Is California ready for full vehicle electrification?
Posted December 22, 2023
The American Transportation Research Institute (ATRI) recently examined California’s full vehicle electrification readiness status and has just released an analysis on its findings. The main goal of these findings was to identify and understand how the challenges in CA indicate challenges the entire nation may face once the deployment of electric vehicles goes nationwide.
Parameters of the 2023 analysis
For this state-based analysis, ATRI focused on the key elements of:
- Grid sufficiency for powering electric vehicles,
- Expected increased supply chain costs,
- The cost of electricity, and
- Potential challenges in finding materials for batteries.
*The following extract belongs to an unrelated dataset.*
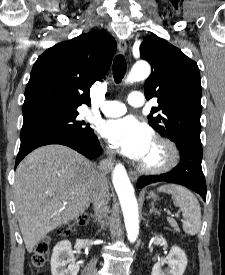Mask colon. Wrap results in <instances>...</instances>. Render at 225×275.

Previous ATRI analysis (2022)
A previous ATRI analysis from 2022 found that full electrification of a nationwide vehicle fleet would need to use significant percentages of U.S.’s electricity generation:
- Long-haul trucking: more than 10 percent
- All-electric U.S. fleet: more than 40 percent
Some states would even need to generate around 60 percent more electricity than they already produce.
So, is California ready?
Ultimately, the 2023 analysis shows that CA would need to generate 57.2 percent more electricity than it already produces.
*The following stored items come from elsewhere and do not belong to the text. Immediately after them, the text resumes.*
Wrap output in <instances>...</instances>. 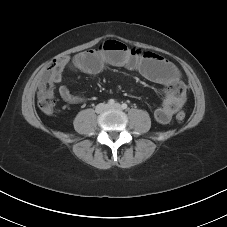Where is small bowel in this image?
I'll list each match as a JSON object with an SVG mask.
<instances>
[{
	"label": "small bowel",
	"instance_id": "c3829d8e",
	"mask_svg": "<svg viewBox=\"0 0 227 227\" xmlns=\"http://www.w3.org/2000/svg\"><path fill=\"white\" fill-rule=\"evenodd\" d=\"M107 65L137 70L149 81L165 87V98L154 111L158 123L167 124L175 111L184 105L185 89L174 64L158 54L129 48L116 40H108L101 47L81 52L73 59L61 58L60 63L50 70L48 78L52 83H60L68 66L83 73L98 74ZM58 93L69 103L85 101V97L72 94L65 85L59 86Z\"/></svg>",
	"mask_w": 227,
	"mask_h": 227
}]
</instances>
At an average of 22.33 cents per kWh, CA is already the one of the highest cost states when it comes to electricity — more than double the national average of 12.36 cents per kWh. Some CA cities cost as much as 47.5 cents per kWh.
Other key CA findings include:
- A growing concern for battery resources, which widens the gap between the demand and the availability of electricity; and
- The need for more trucks on the road (an additional 343 per 1000) due to the increased battery weight that reduces cargo-carrying capacities.